Let’s take a look at all the hardware and software currently on the table and see how these things make what Apple could offer to make most other vehicles on the road seem antiquated.


Siri will be an important feature of any car Apple designs, whether or not it’s the centerpiece. Surprisingly, there are still no good voice assistants in cars in 2022. Even in a Tesla, voice commands seem rudimentary.

Relying on Siri while traveling at 70 miles per hour might not inspire much confidence, but we’re willing to bet it works better than most other options on the market right now.

Our hope is that Siri can handle all car-related tasks: roll down the windows; close the trunk; raise the third row of seats; turn off the heated seat in 10 minutes, and so on. You shouldn’t need to use Siri to do all of these things, but it would be nice if you could.


Apple has already unveiled its future plans for CarPlay.
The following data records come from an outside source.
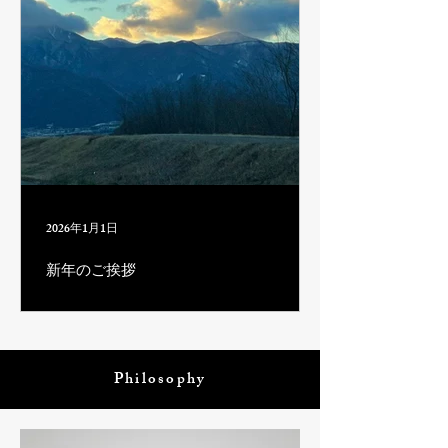
2026年1月1日
新年のご挨拶
Philosophy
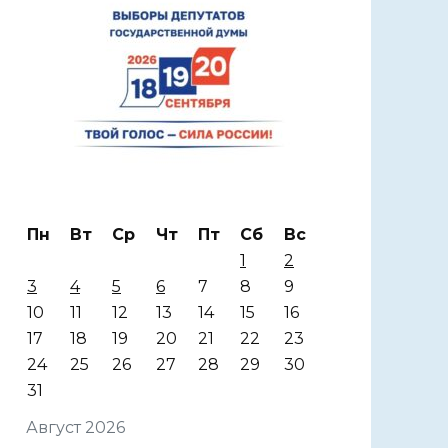
Пн
Вт
Ср
Чт
Пт
Сб
Вс
1
2
3
4
5
6
7
8
9
10
11
12
13
14
15
16
17
18
19
20
21
22
23
24
25
26
27
28
29
30
31
Август 2026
In the demo, the functionality extended beyond the infotainment unit and extended into the dashboard screens. He even replaced all the gauges.

Clearly Apple is building this new version of CarPlay for itself. However, the company said that other manufacturers can adopt it and adapt it to their needs.

No one should be surprised when Apple’s car interior looks like some form of that initial design slated for 2023.

Whether it will perform well on the road is anyone’s guess, but the controls and various information widgets all looked good.

CarKey (and Home Key)

Unlocking your future Apple Car with your iPhone is a no-brainer. Tesla has been doing this on a large scale since at least 2017. The Bluetooth method that Tesla uses for its cars works well, but connecting digital keys in the same household can be annoying.

You can use CarKey on an iPhone to unlock certain vehicles.

You can use CarKey on an iPhone to unlock certain vehicles.

Apple’s CarKey should make it easier to use and share digital keys. CarKey is still in its infancy and is mostly used with BMW cars, but the similar Home Key technology gives us a taste of the in-car experience.

Apple Cards

Five years ago, Apple Maps was a joke. Today is pretty good. It’s certainly worthy of being proudly displayed on a big screen in a car.

Lately, with new 3D buildings and routing features, it looks like Apple is continuing to refine the mapping experience for much better navigation. Maps can even plan a route with electric vehicle charging in mind.


HomeKit may not seem connected to a car, at first, but Vehicle Charging can be integrated into the Home app to manage a vehicle’s connection to your power grid.

Likewise, it may be possible to display Apple car camera alerts on your Apple TV while you watch, if the vehicle detects a threat or tampering.


At one point, Apple’s car was supposed to be fully self-driving, even going so far as not to include a steering wheel. It seemed silly at the time and apparently it no longer does.

The latest information suggests that Apple’s vehicle will be able to perform self-driving similar to some other manufacturers and primarily on highways.

Frankly, we don’t think this piece of the puzzle is completely necessary to wow consumers.

More important is how Apple combines all of its current technologies to create a seamless and cohesive driving experience. Similarly, it’s easy to imagine an Apple VR headset before it’s released, because all the parts are already there (spatial audio, avatars, collaborative media, etc.).

Even more concretely, the AirPods Max demonstrate how Apple did not need to revolutionize a market to enter it and make a dent in it. The company just needed to bring its hardware and software components together to create something worthy of a premium price tag.